Les motifs du divorce

L’article 517 du Code civil du Québec énonce que le divorce relève de la compétence fédérale. Ainsi, tout ce qui est matière à divorce sera régit par la Loi sur le Divorce (L.d). Les règles relatives à la séparation de corps contenues dans le Code civil du Québec et dans le Code de procédure civile sont applicables uniquement dans la mesure où elles n’entrent pas en contradiction avec la Loi sur le divorce.

L’échec du mariage est la seule cause de divorce prévue dans la loi. En effet, il y a trois motifs reconnus pour établir l’échec du mariage. Ces motifs énumérés à l’article 8 (2) de la Loi sur le divorce sont : la séparation des époux durant une année, l’adultère et la cruauté physique ou mentale.
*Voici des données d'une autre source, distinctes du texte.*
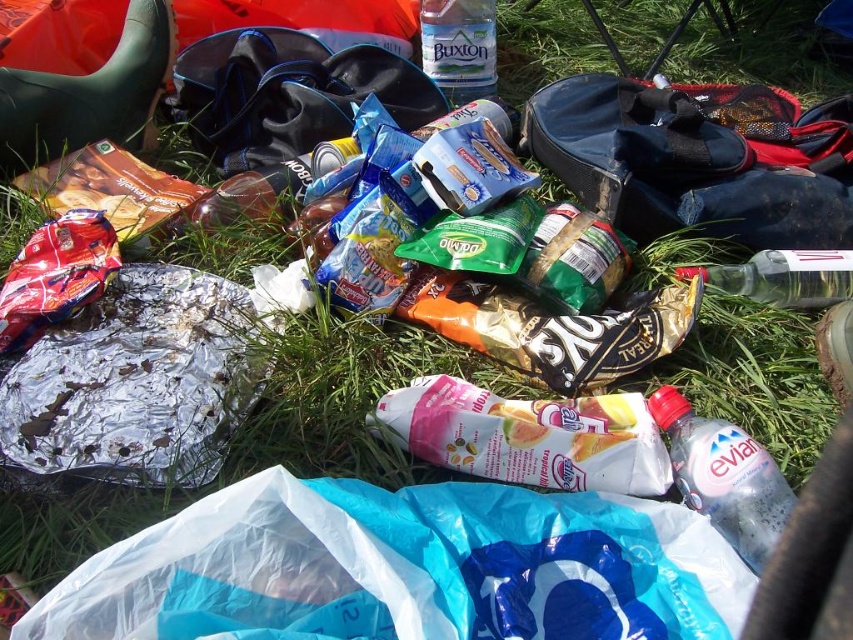 You are organizing the items on the grass. You need to place the white matte snack packet at center and the clear plastic bottle at lower right into separate containers. Which item is on top of the other?

The white matte snack packet at center is positioned over the clear plastic bottle at lower right, so it is on top.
Le motif le plus évoqué dans les demandes de divorce est la séparation des époux pendant une année. Le législateur estime qu’un délai d’un an donne suffisamment de temps aux époux pour considérer si la reprise de la vie commune est envisageable. Cependant, il faut que les époux prouvent qu’ils ont vécu séparément au moins durant un an avant le prononcé du jugement de divorce (art. 8(2) a) L.d.) Pour qu’il y ait séparation, l’un des époux doit avoir l’intention de vivre séparément et la vie séparée ne doit pas avoir été interrompue. Il est à noter que le fait de vivre sous le même toit ne contrevient pas aux conditions que la Loi sur le divorce imposent. Il faudra néanmoins prouver que les parties ont mené des vies parallèles.

L’adultère est prévu à l’article 8 (2) b) i) de la Loi sur le divorce. Ce motif est relié à la notion de manquement au devoir de fidélité de l’article 392 alinéa 2 du Code civil du Québec. Pour pouvoir l’invoquer, il faut prouver que le conjoint a commis l’adultère soit par présomptions tirées des faits ou encore par l’aveu formel du conjoint fautif.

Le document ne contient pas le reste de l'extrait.